In the entries below, find every line with "column" and copy it.

(Stored data)
((

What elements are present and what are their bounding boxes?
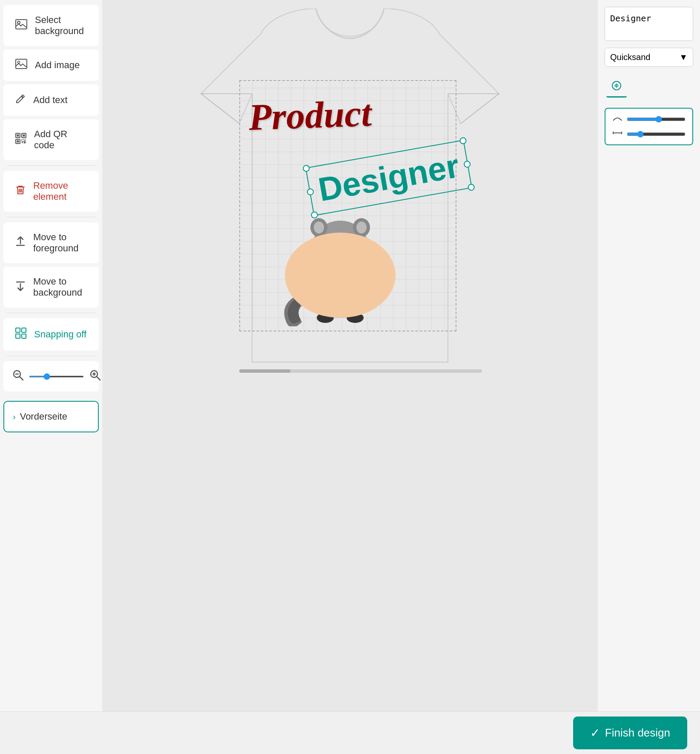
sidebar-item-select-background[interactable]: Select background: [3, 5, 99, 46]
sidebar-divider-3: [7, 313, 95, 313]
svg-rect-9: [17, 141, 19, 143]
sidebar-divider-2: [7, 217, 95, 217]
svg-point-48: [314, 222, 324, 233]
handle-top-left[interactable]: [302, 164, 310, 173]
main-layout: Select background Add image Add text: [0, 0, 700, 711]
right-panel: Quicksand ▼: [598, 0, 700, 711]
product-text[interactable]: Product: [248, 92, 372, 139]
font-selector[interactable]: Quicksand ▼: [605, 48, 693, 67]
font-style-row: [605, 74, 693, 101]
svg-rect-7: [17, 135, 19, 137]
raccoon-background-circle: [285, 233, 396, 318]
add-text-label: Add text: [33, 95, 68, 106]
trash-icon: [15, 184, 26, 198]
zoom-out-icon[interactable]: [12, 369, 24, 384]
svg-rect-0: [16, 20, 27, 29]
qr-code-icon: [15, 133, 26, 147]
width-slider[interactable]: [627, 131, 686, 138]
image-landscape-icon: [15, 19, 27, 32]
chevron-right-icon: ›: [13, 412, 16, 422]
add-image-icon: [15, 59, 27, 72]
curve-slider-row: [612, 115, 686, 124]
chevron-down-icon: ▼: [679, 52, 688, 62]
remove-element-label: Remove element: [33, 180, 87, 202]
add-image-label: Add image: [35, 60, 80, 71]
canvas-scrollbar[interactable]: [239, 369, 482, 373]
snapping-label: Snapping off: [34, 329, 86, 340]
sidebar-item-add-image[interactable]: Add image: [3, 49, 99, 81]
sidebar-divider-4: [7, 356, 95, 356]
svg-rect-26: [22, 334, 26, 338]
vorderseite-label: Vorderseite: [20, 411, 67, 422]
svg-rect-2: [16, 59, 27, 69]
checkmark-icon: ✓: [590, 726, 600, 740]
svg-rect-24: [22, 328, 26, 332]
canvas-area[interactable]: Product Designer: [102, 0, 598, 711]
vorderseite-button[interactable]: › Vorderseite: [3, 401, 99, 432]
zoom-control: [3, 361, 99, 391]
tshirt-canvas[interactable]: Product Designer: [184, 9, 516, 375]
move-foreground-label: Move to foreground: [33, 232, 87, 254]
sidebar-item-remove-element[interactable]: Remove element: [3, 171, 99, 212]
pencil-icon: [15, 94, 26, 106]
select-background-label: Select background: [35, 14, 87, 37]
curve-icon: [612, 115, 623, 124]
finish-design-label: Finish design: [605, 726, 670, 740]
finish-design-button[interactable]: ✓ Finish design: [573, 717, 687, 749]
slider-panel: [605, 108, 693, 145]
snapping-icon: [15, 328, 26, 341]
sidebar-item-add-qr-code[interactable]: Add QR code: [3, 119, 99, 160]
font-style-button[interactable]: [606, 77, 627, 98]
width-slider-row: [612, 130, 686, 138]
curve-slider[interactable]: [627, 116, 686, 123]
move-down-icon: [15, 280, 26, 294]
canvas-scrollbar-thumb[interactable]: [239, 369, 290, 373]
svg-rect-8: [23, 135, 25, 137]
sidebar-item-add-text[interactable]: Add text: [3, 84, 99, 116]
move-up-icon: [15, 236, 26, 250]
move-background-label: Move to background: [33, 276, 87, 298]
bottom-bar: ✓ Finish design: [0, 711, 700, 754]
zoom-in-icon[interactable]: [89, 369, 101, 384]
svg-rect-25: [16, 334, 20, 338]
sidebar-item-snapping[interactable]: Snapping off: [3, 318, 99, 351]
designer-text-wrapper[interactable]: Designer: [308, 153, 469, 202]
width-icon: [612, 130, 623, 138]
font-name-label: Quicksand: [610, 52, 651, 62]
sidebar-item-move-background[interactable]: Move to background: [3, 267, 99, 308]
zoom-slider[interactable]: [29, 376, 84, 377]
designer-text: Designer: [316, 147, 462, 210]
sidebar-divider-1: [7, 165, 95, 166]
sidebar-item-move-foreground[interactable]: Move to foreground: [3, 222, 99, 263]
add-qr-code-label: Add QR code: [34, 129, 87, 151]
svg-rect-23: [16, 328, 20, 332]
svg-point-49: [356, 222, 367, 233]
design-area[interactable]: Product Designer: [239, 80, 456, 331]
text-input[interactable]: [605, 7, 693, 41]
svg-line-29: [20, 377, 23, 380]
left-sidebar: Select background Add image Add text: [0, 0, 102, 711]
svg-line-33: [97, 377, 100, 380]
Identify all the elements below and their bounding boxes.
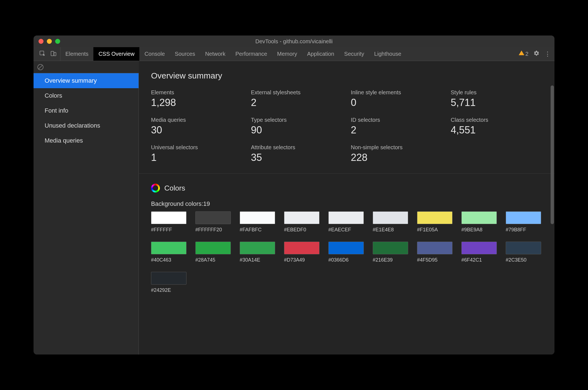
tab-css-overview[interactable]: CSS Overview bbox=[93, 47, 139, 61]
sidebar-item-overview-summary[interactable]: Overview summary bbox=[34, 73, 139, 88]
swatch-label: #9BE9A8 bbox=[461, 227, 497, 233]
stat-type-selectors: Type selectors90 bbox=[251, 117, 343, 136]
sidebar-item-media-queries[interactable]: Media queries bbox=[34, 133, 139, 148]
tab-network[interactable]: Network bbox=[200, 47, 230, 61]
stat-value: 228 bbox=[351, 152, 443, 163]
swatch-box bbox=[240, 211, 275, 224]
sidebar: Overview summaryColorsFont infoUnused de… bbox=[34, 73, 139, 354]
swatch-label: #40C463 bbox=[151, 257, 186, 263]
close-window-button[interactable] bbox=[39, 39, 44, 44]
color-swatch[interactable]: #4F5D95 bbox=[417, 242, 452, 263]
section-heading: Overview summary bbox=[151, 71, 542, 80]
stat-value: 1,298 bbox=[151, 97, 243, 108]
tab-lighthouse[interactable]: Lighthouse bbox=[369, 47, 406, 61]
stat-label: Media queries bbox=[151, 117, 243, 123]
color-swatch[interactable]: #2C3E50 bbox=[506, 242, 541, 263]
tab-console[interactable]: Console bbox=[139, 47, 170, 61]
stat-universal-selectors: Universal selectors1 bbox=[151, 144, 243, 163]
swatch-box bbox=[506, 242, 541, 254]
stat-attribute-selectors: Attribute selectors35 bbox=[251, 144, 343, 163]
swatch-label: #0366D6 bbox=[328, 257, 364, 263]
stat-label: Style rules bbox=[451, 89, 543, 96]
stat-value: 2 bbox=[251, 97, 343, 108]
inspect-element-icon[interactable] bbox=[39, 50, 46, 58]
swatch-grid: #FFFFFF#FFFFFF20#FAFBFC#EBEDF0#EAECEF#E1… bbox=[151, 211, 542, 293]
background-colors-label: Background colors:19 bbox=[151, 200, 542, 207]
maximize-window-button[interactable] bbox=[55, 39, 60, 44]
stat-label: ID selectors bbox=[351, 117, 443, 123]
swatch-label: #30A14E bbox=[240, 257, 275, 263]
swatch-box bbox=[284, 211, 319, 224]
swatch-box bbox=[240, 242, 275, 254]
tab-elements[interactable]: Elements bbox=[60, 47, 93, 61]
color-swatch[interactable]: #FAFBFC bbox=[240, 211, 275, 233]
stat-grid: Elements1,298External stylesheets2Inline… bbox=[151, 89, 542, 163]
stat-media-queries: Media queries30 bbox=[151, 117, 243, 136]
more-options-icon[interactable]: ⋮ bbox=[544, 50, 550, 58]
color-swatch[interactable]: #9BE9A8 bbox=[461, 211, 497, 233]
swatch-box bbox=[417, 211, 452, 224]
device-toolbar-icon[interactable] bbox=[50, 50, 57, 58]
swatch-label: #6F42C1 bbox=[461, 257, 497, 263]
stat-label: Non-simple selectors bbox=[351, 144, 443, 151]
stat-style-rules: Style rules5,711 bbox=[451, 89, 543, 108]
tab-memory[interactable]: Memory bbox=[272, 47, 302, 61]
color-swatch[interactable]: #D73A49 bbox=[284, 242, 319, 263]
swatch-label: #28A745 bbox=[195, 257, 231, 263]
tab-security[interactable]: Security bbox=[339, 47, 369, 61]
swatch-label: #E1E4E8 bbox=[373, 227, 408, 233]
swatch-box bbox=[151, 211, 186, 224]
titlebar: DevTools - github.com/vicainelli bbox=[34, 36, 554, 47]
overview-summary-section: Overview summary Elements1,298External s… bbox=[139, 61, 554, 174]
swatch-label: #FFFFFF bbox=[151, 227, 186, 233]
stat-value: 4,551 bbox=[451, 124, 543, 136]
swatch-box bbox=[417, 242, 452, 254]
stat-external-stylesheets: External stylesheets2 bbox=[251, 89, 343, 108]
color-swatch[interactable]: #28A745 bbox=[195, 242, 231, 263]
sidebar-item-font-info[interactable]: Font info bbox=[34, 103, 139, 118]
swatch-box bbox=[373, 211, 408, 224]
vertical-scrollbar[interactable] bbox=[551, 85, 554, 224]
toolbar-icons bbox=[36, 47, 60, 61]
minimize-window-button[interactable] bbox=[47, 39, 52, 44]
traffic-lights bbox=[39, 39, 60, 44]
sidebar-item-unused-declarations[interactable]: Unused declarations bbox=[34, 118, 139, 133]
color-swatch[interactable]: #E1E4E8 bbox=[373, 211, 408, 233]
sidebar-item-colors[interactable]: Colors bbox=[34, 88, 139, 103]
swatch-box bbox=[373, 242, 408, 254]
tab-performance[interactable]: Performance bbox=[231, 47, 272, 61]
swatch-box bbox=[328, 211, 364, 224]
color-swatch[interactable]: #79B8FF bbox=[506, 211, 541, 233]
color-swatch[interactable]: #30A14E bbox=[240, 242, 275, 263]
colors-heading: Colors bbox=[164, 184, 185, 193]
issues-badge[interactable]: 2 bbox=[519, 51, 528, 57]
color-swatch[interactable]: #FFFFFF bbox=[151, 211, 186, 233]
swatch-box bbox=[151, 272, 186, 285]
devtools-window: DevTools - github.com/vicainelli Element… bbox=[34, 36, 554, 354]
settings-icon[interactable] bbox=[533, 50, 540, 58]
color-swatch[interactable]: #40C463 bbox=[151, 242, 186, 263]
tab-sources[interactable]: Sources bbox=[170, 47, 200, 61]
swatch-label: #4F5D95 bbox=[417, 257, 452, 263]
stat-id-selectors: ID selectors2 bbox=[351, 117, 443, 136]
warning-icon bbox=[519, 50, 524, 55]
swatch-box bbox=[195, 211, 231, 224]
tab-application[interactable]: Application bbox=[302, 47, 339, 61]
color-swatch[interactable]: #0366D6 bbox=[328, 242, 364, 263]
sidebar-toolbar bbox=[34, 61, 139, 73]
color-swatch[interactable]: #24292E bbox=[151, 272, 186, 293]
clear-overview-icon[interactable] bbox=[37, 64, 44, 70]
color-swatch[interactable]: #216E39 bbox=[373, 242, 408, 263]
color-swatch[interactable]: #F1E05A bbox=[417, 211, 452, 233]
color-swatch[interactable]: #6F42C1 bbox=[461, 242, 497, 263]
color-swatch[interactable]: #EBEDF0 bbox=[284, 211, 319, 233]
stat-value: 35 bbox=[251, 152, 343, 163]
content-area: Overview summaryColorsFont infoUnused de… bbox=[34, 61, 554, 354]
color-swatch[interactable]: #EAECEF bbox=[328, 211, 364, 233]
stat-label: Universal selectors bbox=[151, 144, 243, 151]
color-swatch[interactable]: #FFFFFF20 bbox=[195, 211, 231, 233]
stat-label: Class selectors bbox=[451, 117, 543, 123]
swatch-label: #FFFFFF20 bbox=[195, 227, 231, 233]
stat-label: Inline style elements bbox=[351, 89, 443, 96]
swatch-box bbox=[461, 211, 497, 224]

))
((

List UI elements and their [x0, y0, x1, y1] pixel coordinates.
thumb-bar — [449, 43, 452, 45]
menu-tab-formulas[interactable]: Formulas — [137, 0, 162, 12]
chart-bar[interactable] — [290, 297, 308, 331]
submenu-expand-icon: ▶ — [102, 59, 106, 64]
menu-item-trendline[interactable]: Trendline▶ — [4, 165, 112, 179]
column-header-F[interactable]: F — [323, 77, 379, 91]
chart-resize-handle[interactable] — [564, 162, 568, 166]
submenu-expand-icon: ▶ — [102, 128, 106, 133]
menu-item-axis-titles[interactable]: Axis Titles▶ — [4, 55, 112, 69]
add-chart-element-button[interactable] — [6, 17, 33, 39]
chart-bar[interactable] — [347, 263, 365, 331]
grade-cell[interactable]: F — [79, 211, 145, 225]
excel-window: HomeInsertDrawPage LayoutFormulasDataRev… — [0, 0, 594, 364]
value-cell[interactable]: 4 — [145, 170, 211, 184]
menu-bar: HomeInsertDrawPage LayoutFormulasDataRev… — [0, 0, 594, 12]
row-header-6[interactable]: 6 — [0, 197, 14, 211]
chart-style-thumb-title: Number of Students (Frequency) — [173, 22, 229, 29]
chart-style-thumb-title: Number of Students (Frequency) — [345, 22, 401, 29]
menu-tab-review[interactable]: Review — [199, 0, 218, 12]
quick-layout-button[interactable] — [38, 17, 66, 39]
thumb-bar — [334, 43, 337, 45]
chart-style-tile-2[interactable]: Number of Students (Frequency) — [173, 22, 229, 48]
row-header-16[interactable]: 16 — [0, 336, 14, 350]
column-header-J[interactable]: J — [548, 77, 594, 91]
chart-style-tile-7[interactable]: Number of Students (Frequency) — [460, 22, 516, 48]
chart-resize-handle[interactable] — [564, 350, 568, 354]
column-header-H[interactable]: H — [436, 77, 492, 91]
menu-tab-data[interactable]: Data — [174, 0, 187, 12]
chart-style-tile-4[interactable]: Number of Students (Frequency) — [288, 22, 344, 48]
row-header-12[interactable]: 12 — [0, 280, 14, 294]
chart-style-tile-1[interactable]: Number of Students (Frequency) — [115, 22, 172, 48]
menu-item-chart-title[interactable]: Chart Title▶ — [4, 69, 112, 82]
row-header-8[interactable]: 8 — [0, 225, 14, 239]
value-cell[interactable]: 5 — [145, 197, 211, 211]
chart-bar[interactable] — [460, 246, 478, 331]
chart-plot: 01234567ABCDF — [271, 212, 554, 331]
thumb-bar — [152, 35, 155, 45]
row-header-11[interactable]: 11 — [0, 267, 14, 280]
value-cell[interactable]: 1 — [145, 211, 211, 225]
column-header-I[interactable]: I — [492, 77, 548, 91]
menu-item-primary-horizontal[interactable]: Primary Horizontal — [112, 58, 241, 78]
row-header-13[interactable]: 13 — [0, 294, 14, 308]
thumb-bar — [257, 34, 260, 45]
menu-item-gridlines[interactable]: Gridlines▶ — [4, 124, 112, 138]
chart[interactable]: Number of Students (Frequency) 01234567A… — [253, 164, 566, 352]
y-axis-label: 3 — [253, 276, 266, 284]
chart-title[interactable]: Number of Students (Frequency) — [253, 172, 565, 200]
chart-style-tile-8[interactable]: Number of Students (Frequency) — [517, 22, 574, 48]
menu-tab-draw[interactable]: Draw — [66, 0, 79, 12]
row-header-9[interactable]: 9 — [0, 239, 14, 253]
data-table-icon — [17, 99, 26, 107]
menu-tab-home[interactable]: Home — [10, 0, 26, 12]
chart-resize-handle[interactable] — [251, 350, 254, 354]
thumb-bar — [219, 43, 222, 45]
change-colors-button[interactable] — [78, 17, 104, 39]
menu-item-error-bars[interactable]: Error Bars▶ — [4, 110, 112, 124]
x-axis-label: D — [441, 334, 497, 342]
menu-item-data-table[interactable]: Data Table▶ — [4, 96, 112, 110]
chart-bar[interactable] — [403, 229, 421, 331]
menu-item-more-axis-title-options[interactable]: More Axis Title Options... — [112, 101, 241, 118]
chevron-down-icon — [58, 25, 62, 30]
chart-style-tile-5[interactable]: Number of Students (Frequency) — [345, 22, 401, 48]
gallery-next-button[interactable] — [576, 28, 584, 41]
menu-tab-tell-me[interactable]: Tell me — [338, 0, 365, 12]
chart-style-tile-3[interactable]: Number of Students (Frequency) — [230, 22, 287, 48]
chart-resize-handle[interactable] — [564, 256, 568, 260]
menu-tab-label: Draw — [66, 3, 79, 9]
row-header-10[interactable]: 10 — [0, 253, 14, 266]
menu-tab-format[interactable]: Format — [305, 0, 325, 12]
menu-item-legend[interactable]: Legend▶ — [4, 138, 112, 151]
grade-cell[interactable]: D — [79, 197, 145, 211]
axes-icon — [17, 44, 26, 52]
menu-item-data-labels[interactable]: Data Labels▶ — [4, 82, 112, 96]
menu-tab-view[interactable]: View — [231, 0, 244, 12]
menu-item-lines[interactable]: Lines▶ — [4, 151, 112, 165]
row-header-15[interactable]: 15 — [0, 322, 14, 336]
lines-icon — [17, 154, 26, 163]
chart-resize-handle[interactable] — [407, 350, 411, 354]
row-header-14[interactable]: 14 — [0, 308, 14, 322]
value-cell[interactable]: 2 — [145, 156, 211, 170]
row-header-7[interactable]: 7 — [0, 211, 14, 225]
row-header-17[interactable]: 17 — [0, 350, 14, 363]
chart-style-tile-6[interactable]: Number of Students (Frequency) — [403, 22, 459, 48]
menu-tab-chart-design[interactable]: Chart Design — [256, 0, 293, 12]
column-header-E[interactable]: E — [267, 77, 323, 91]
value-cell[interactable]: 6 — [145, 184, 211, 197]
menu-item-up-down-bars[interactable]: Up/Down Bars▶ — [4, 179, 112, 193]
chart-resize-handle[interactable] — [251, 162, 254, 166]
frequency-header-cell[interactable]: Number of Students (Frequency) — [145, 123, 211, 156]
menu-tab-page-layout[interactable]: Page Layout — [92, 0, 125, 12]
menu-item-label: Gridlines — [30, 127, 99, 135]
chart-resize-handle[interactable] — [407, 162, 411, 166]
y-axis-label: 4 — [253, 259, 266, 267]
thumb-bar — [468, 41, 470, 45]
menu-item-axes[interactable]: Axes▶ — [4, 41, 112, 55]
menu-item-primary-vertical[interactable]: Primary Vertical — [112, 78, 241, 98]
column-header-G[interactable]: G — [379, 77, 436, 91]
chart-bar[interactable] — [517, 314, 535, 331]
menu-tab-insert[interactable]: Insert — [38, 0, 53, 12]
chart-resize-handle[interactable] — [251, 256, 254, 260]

))

**Solution to the exercise**
column-header-F[interactable]: F — [323, 77, 379, 91]
column-header-J[interactable]: J — [548, 77, 594, 91]
column-header-H[interactable]: H — [436, 77, 492, 91]
column-header-I[interactable]: I — [492, 77, 548, 91]
column-header-E[interactable]: E — [267, 77, 323, 91]
column-header-G[interactable]: G — [379, 77, 436, 91]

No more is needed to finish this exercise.